▶ _Task to complete_
The response should consist of the records that follow, repeated exactly.

▶ _Records to process_
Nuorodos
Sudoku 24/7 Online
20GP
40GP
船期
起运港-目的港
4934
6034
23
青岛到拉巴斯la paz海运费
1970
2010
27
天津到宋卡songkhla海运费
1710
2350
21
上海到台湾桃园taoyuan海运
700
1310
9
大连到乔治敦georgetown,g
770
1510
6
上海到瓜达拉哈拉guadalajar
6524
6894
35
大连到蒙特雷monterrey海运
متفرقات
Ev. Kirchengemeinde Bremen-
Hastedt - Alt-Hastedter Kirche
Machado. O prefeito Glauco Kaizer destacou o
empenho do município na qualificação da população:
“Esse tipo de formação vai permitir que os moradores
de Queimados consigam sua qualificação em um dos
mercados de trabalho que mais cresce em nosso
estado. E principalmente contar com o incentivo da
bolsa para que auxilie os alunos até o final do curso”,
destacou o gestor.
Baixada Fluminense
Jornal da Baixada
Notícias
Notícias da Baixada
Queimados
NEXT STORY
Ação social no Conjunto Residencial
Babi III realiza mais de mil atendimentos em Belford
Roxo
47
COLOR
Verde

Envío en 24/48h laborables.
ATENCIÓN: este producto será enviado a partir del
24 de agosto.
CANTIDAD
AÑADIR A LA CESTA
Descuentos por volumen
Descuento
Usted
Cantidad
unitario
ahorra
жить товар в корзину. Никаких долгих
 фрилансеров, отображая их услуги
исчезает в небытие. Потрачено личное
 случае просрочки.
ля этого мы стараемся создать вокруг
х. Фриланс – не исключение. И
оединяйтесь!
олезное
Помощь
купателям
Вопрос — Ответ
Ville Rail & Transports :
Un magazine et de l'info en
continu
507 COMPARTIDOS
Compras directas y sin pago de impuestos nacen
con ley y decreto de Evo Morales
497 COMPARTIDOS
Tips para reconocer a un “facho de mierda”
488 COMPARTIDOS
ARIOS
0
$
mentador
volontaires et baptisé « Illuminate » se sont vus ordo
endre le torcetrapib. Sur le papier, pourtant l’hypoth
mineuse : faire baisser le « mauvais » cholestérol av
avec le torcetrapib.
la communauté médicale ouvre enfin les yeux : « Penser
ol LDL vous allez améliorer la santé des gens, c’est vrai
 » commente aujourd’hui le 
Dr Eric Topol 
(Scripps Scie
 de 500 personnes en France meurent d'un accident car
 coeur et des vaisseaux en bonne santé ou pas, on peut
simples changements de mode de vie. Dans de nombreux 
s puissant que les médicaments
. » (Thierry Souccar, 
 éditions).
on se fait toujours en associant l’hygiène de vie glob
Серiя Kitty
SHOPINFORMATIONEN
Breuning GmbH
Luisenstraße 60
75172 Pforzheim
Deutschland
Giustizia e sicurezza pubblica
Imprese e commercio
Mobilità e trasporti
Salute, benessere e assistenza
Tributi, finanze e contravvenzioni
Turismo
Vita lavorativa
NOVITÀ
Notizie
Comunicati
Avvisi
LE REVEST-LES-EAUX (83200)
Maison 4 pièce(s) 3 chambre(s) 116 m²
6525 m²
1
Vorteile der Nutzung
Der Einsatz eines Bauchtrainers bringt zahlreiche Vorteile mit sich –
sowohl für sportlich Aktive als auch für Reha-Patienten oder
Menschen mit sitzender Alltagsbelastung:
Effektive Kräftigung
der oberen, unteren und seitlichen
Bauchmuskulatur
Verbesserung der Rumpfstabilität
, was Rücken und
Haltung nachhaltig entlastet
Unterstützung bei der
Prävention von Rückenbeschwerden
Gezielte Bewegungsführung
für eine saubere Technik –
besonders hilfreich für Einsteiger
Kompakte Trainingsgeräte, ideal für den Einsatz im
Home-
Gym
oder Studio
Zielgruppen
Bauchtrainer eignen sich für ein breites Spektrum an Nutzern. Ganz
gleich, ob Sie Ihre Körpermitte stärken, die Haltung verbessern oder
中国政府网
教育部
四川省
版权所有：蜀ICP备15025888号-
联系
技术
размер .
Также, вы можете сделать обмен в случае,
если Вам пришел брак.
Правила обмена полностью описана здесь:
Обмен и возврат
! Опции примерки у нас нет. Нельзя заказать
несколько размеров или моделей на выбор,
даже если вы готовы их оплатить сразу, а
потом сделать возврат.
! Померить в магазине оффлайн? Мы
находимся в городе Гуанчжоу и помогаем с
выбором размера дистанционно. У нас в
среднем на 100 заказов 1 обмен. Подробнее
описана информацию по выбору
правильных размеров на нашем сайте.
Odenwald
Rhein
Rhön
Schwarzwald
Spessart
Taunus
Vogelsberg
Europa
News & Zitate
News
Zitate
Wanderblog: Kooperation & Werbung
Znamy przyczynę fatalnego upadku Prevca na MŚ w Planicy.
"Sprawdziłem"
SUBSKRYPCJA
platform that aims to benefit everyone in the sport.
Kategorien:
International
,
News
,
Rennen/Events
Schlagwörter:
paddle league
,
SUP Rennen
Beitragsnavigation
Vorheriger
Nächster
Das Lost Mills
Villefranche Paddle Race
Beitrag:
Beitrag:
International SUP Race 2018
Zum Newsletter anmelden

▶ _Reply_
Nuorodos
Sudoku 24/7 Online
20GP
40GP
船期
起运港-目的港
4934
6034
23
青岛到拉巴斯la paz海运费
1970
2010
27
天津到宋卡songkhla海运费
1710
2350
21
上海到台湾桃园taoyuan海运
700
1310
9
大连到乔治敦georgetown,g
770
1510
6
上海到瓜达拉哈拉guadalajar
6524
6894
35
大连到蒙特雷monterrey海运
متفرقات
Ev. Kirchengemeinde Bremen-
Hastedt - Alt-Hastedter Kirche
Machado. O prefeito Glauco Kaizer destacou o
empenho do município na qualificação da população:
“Esse tipo de formação vai permitir que os moradores
de Queimados consigam sua qualificação em um dos
mercados de trabalho que mais cresce em nosso
estado. E principalmente contar com o incentivo da
bolsa para que auxilie os alunos até o final do curso”,
destacou o gestor.
Baixada Fluminense
Jornal da Baixada
Notícias
Notícias da Baixada
Queimados
NEXT STORY
Ação social no Conjunto Residencial
Babi III realiza mais de mil atendimentos em Belford
Roxo
47
COLOR
Verde

Envío en 24/48h laborables.
ATENCIÓN: este producto será enviado a partir del
24 de agosto.
CANTIDAD
AÑADIR A LA CESTA
Descuentos por volumen
Descuento
Usted
Cantidad
unitario
ahorra
жить товар в корзину. Никаких долгих
 фрилансеров, отображая их услуги
исчезает в небытие. Потрачено личное
 случае просрочки.
ля этого мы стараемся создать вокруг
х. Фриланс – не исключение. И
оединяйтесь!
олезное
Помощь
купателям
Вопрос — Ответ
Ville Rail & Transports :
Un magazine et de l'info en
continu
507 COMPARTIDOS
Compras directas y sin pago de impuestos nacen
con ley y decreto de Evo Morales
497 COMPARTIDOS
Tips para reconocer a un “facho de mierda”
488 COMPARTIDOS
ARIOS
0
$
mentador
volontaires et baptisé « Illuminate » se sont vus ordo
endre le torcetrapib. Sur le papier, pourtant l’hypoth
mineuse : faire baisser le « mauvais » cholestérol av
avec le torcetrapib.
la communauté médicale ouvre enfin les yeux : « Penser
ol LDL vous allez améliorer la santé des gens, c’est vrai
 » commente aujourd’hui le 
Dr Eric Topol 
(Scripps Scie
 de 500 personnes en France meurent d'un accident car
 coeur et des vaisseaux en bonne santé ou pas, on peut
simples changements de mode de vie. Dans de nombreux 
s puissant que les médicaments
. » (Thierry Souccar, 
 éditions).
on se fait toujours en associant l’hygiène de vie glob
Серiя Kitty
SHOPINFORMATIONEN
Breuning GmbH
Luisenstraße 60
75172 Pforzheim
Deutschland
Giustizia e sicurezza pubblica
Imprese e commercio
Mobilità e trasporti
Salute, benessere e assistenza
Tributi, finanze e contravvenzioni
Turismo
Vita lavorativa
NOVITÀ
Notizie
Comunicati
Avvisi
LE REVEST-LES-EAUX (83200)
Maison 4 pièce(s) 3 chambre(s) 116 m²
6525 m²
1
Vorteile der Nutzung
Der Einsatz eines Bauchtrainers bringt zahlreiche Vorteile mit sich –
sowohl für sportlich Aktive als auch für Reha-Patienten oder
Menschen mit sitzender Alltagsbelastung:
Effektive Kräftigung
der oberen, unteren und seitlichen
Bauchmuskulatur
Verbesserung der Rumpfstabilität
, was Rücken und
Haltung nachhaltig entlastet
Unterstützung bei der
Prävention von Rückenbeschwerden
Gezielte Bewegungsführung
für eine saubere Technik –
besonders hilfreich für Einsteiger
Kompakte Trainingsgeräte, ideal für den Einsatz im
Home-
Gym
oder Studio
Zielgruppen
Bauchtrainer eignen sich für ein breites Spektrum an Nutzern. Ganz
gleich, ob Sie Ihre Körpermitte stärken, die Haltung verbessern oder
中国政府网
教育部
四川省
版权所有：蜀ICP备15025888号-
联系
技术
размер .
Также, вы можете сделать обмен в случае,
если Вам пришел брак.
Правила обмена полностью описана здесь:
Обмен и возврат
! Опции примерки у нас нет. Нельзя заказать
несколько размеров или моделей на выбор,
даже если вы готовы их оплатить сразу, а
потом сделать возврат.
! Померить в магазине оффлайн? Мы
находимся в городе Гуанчжоу и помогаем с
выбором размера дистанционно. У нас в
среднем на 100 заказов 1 обмен. Подробнее
описана информацию по выбору
правильных размеров на нашем сайте.
Odenwald
Rhein
Rhön
Schwarzwald
Spessart
Taunus
Vogelsberg
Europa
News & Zitate
News
Zitate
Wanderblog: Kooperation & Werbung
Znamy przyczynę fatalnego upadku Prevca na MŚ w Planicy.
"Sprawdziłem"
SUBSKRYPCJA
platform that aims to benefit everyone in the sport.
Kategorien:
International
,
News
,
Rennen/Events
Schlagwörter:
paddle league
,
SUP Rennen
Beitragsnavigation
Vorheriger
Nächster
Das Lost Mills
Villefranche Paddle Race
Beitrag:
Beitrag:
International SUP Race 2018
Zum Newsletter anmelden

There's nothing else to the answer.